All of that being the case, why did the town’s Democratic establishment come out so strongly against Uber and Lyft (and why are they trying to push out Airbnb and HomeAway)? Because progressives hate the “share economy.” For more than 50 years progressives have been using employers as leverage to push social change, whether in opportunity, health care, or political speech, and they do not want to lose that lever. The share economy, which turns workers into capitalists — their cars and houses become working capital in the truest sense of the term — is anathema for progressives who believe that the purpose of government is to change the way people behave. Austin’s new city council is surprisingly extreme in this view, considering that the new economy has produced the tax base that enables Austin’s municipal profligacy, but cause and effect has never been very important to politicians of any party, at any time.
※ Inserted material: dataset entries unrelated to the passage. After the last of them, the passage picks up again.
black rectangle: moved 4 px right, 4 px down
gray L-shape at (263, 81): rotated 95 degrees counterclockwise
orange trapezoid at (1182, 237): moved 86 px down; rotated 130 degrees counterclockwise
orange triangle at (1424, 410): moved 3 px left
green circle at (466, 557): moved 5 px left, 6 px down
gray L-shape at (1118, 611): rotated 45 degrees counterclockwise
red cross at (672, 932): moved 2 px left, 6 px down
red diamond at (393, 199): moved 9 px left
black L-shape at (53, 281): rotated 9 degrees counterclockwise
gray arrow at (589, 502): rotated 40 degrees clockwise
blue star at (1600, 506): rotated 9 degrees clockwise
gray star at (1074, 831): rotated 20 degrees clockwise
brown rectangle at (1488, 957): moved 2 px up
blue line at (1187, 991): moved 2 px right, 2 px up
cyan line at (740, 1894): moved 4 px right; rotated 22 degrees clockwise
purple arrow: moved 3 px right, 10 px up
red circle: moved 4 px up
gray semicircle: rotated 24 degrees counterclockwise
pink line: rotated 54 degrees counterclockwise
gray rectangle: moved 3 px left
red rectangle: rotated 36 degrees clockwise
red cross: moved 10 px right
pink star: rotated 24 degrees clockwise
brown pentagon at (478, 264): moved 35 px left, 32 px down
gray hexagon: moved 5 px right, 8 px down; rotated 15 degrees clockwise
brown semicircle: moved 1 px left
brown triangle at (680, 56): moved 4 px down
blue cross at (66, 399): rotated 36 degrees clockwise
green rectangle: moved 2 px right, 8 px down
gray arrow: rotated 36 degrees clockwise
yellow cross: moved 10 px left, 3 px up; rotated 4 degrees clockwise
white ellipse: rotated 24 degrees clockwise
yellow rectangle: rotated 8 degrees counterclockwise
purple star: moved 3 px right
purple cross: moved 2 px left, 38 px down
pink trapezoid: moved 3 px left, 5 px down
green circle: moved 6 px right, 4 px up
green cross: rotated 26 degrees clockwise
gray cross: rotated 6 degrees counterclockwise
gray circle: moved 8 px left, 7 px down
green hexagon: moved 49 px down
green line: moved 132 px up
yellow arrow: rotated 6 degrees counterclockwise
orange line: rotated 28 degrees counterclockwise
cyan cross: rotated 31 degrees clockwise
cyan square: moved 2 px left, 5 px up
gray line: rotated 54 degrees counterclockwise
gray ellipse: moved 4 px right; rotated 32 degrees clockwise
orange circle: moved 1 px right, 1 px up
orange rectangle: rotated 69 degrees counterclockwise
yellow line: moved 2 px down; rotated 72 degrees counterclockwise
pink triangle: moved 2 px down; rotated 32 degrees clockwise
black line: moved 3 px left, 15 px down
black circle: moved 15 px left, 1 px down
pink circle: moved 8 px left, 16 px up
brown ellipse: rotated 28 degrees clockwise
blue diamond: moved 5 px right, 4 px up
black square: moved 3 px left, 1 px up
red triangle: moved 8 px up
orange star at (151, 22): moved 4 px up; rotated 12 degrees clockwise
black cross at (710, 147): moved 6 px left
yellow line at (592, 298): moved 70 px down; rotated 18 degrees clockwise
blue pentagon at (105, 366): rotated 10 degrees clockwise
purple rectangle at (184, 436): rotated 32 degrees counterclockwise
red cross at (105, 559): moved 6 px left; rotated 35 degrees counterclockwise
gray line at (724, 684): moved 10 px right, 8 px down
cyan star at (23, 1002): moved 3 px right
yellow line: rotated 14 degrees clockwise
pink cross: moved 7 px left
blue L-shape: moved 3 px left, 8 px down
The battle is not over, either in Austin or in general. We suspect that the thousands of people who will come to Austin for next year’s session of the Texas legislature will be universally irritated that they cannot use Uber to get around. We would wager more than a plug nickel that the “lege” will extend the logic of last year’s ban on local fracking ordinances to ridesharing and perhaps to other local regulation of disruptive businesses.
More generally, ridesharing is here to stay, because its underlying logic is too powerful. Uber, which reduces traffic and the demands on scarce parking, enables carpooling among strangers, reduces drunk driving, and allows the livery business to respond quickly to hour-by-hour changes in demand, is such a quantum improvement over taxis that it will win eventually. After all, if Uber and Lyft had existed first, would anybody have said “let’s establish a fleet of yellow cars, give them a local monopoly, and impose fixed fares so there are chronic shortages when people need them most”?
Not in Bernie Sanders’ wildest dreams.